── EXERCISE MATERIAL ──

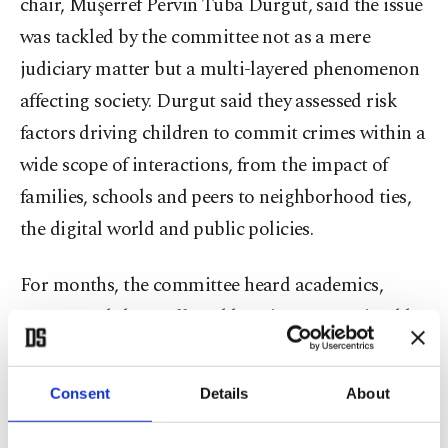
chair, Müşerref Pervin Tuba Durgut, said the issue
was tackled by the committee not as a mere
judiciary matter but a multi-layered phenomenon
affecting society. Durgut said they assessed risk
factors driving children to commit crimes within a
wide scope of interactions, from the impact of
families, schools and peers to neighborhood ties,
the digital world and public policies.
For months, the committee heard academics,
experts and those affected by crimes committed by
children driven into crime and made field visits.
Consent
Details
About
Explaining that a cross-sectional study was also
carried out with 610 children selected via stratified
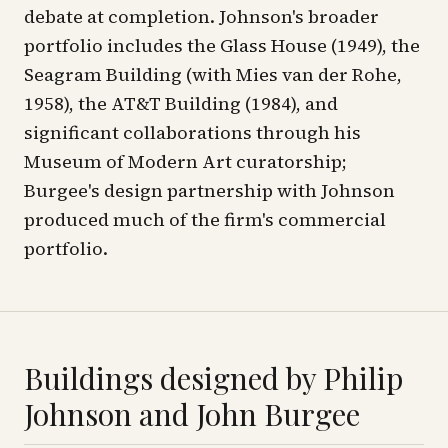
debate at completion. Johnson's broader
portfolio includes the Glass House (1949), the
Seagram Building (with Mies van der Rohe,
1958), the AT&T Building (1984), and
significant collaborations through his
Museum of Modern Art curatorship;
Burgee's design partnership with Johnson
produced much of the firm's commercial
portfolio.
Buildings designed by
Philip
Johnson and John Burgee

───

Retype the whole listing exactly and leave the pictures out.

chair, Müşerref Pervin Tuba Durgut, said the issue
was tackled by the committee not as a mere
judiciary matter but a multi-layered phenomenon
affecting society. Durgut said they assessed risk
factors driving children to commit crimes within a
wide scope of interactions, from the impact of
families, schools and peers to neighborhood ties,
the digital world and public policies.
For months, the committee heard academics,
experts and those affected by crimes committed by
children driven into crime and made field visits.
Consent
Details
About
Explaining that a cross-sectional study was also
carried out with 610 children selected via stratified
debate at completion. Johnson's broader
portfolio includes the Glass House (1949), the
Seagram Building (with Mies van der Rohe,
1958), the AT&T Building (1984), and
significant collaborations through his
Museum of Modern Art curatorship;
Burgee's design partnership with Johnson
produced much of the firm's commercial
portfolio.
Buildings designed by
Philip
Johnson and John Burgee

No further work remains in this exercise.